CLEF 2008 |

CLEF 2008 - AGENDA

There will be 7 main evaluation tracks in 2008

Multilingual Document Retrieval (Ad-Hoc)

This track tests mono- and cross-language text retrieval. We offer a totally new main task for monolingual and cross-language search on library catalogue records. The task is organised in collaboration with The European Library (TEL) and searching will be on collections derived from the TEL archives in English, French, and German.  We also offer more traditional mono- and bilingual ad-hoc retrieval tasks on a very exciting Persian newspaper corpus: the Hanmshari collection. The "robust" task will be offered this year using a word sense disambiguated collection of news documents in English and offering mono- and bilingual tasks. Hard topics from previous years will be chosen to give the possibility of developing advanced techniques to deal with them. The track is coordinated by ISTI-CNR (IT), U.Padua (IT), U.Tehran (IR), U.Hildesheim (DE) and U. Basque Country (ES). See here for more information and also http://ixa2.si.ehu.es/clirwsd.

Scientific Data Retrieval (Domain-Specific)

Mono- and cross-language domain specific retrieval on structured bibliographic data for the social sciences is studied. The following corpora are provided: GIRT-4 for German/ English, CSA Sociological Abstracts for English, ISISS for Russian. Multilingual controlled vocabularies (English, German, Russian) and bi-directional mappings between terminologies are available. Topics are offered in English, German and Russian. The track is coordinated by GESIS-IZ Bonn. See http://www.gesis.org/en/research/information_technology/clef_ds.htm

Interactive Cross-Language Retrieval (iCLEF)

Interactive retrieval of images using the popular image perusal community Flickr (www.flickr.com) as a target database will again be studied. Flickr is a dynamic, rapidly changing database of images with textual comments provided by creators and viewers in a self-organizing ontology of tags (a so-called "folksonomy"). This labeling activity is naturally multilingual, reactive, and cooperative. In 2008, the focus will be on measuring relevance, user confidence/satisfaction and user behaviour on a larger scale than previous years; to serve this purpose, a single multilingual interface to Flickr will be user by all participants. The track is coordinated by UNED, Madrid, (ES). See http://nlp.uned.es/iCLEF for details.

Multiple Language Question Answering (QA@CLEF).

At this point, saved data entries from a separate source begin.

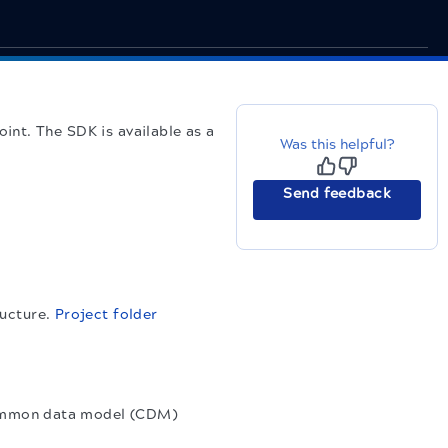
nt. The SDK is available as a
Was this helpful?
Send feedback
ructure.
Project folder
common data model (CDM)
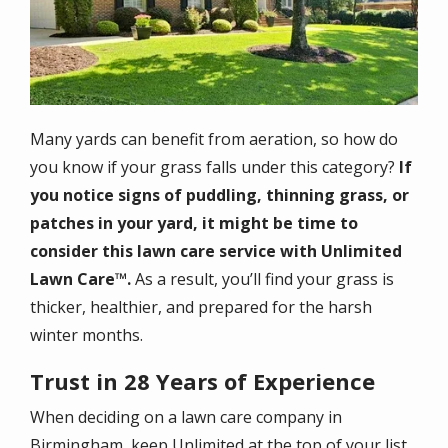
Many yards can benefit from aeration, so how do
you know if your grass falls under this category?
If
you notice signs of puddling, thinning grass, or
patches in your yard, it might be time to
consider this lawn care service with Unlimited
Lawn Care™.
As a result, you’ll find your grass is
thicker, healthier, and prepared for the harsh
winter months.
Trust in 28 Years of Experience
When deciding on a lawn care company in
Birmingham, keep Unlimited at the top of your list.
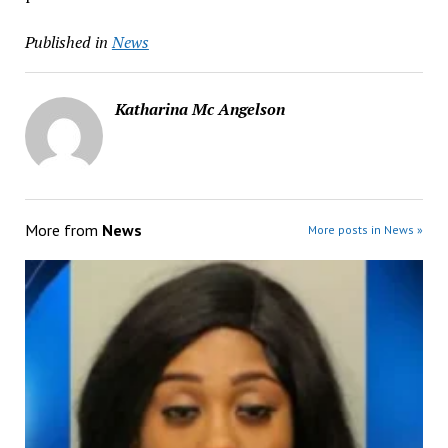
Published in
News
Katharina Mc Angelson
More from
News
More posts in News »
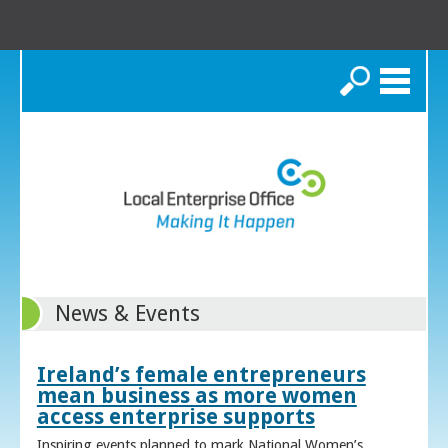
Search
News & Events
Ireland’s female entrepreneurs
mean business as more women
access enterprise supports
Inspiring events planned to mark National Women’s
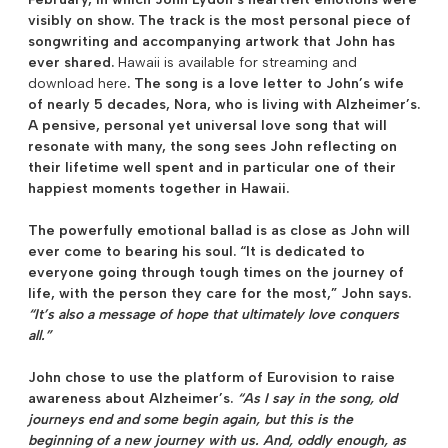
visibly on show. The track is the most personal piece of
songwriting and accompanying artwork that John has
ever shared.
Hawaii is available for streaming and
download here
. The song is a love letter to John’s wife
of nearly 5 decades, Nora, who is living with Alzheimer’s.
A pensive, personal yet universal love song that will
resonate with many, the song sees John reflecting on
their lifetime well spent and in particular one of their
happiest moments together in Hawaii.
The powerfully emotional ballad is as close as John will
ever come to bearing his soul. “It is dedicated to
everyone going through tough times on the journey of
life, with the person they care for the most,” John says.
“It’s also a message of hope that ultimately love conquers
all.”
John chose to use the platform of Eurovision to raise
awareness about Alzheimer’s.
“As I say in the song, old
journeys end and some begin again, but this is the
beginning of a new journey with us. And, oddly enough, as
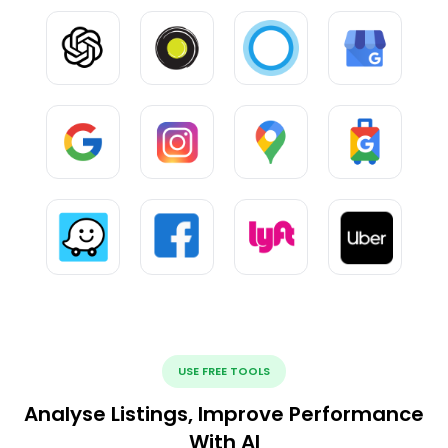
USE FREE TOOLS
Analyse Listings, Improve Performance
With AI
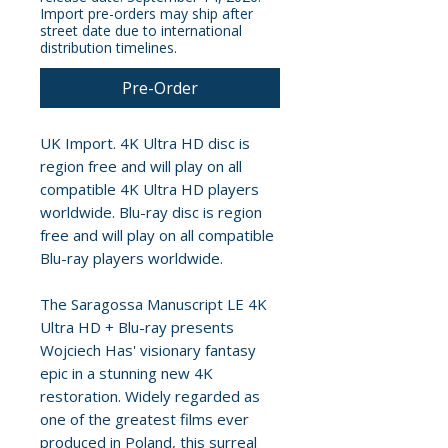
Import pre-orders may ship after
street date due to international
distribution timelines.
Pre-Order
UK Import. 4K Ultra HD disc is
region free and will play on all
compatible 4K Ultra HD players
worldwide. Blu-ray disc is region
free and will play on all compatible
Blu-ray players worldwide.
The Saragossa Manuscript LE 4K
Ultra HD + Blu-ray presents
Wojciech Has' visionary fantasy
epic in a stunning new 4K
restoration. Widely regarded as
one of the greatest films ever
produced in Poland, this surreal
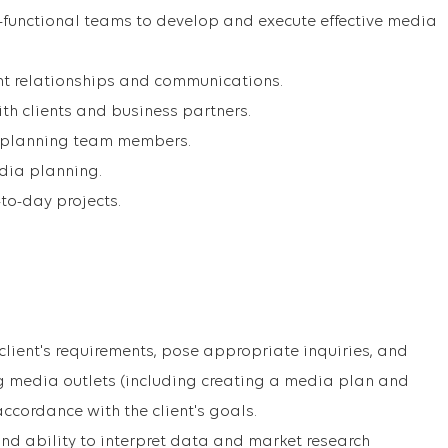
-functional teams to develop and execute effective media
t relationships and communications.
th clients and business partners.
 planning team members.
edia planning.
to-day projects.
client's requirements, pose appropriate inquiries, and
ing media outlets (including creating a media plan and
accordance with the client's goals.
and ability to interpret data and market research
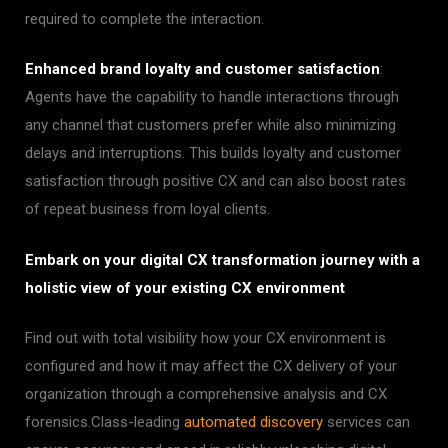
required to complete the interaction.
Enhanced brand loyalty and customer satisfaction
:
Agents have the capability to handle interactions through
any channel that customers prefer while also minimizing
delays and interruptions. This builds loyalty and customer
satisfaction through positive CX and can also boost rates
of repeat business from loyal clients.
Embark on your digital CX transformation journey with a
holistic view of your existing CX environment
Find out with total visibility how your CX environment is
configured and how it may affect the CX delivery of your
organization through a comprehensive analysis and CX
forensics.
Class-leading
automated discovery
services can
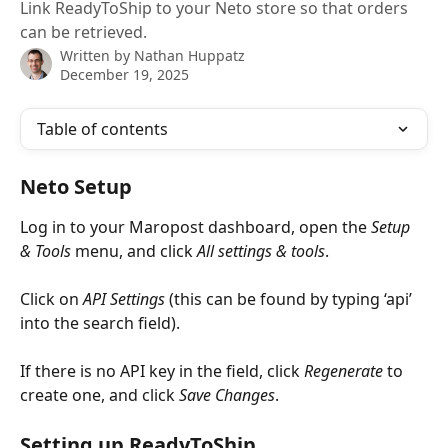
Link ReadyToShip to your Neto store so that orders
can be retrieved.
Written by
Nathan Huppatz
December 19, 2025
Table of contents
Neto Setup
Log in to your Maropost dashboard, open the 
Setup 
& Tools
 menu, and click 
All settings & tools
.
Click on 
API Settings
 (this can be found by typing ‘api’ 
into the search field).
If there is no API key in the field, click 
Regenerate
 to 
create one, and click 
Save Changes
.
Setting up ReadyToShip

Both main tasks (QA) and exercises (AVE, QAST, QA-WSD) are proposed. The main task scenario is event-targeted QA on a heterogeneous document collection (news articles and Wikipedia). Many monolingual and cross-language sub-tasks are offered: Basque, Bulgarian, Dutch, English, French, German, Italian, Portuguese, Romanian and Spanish are proposed as both query and target languages; other query languages may be added. The additional exercises are the following:

The track is organized by several institutions (one for each source language) and jointly coordinated by CELCT, Trento (IT) and UNED, Madrid (ES). See http://clef-qa.itc.it/ and http://nlp.uned.es/clef-qa/

Cross-Language Image Retrieval (ImageCLEF)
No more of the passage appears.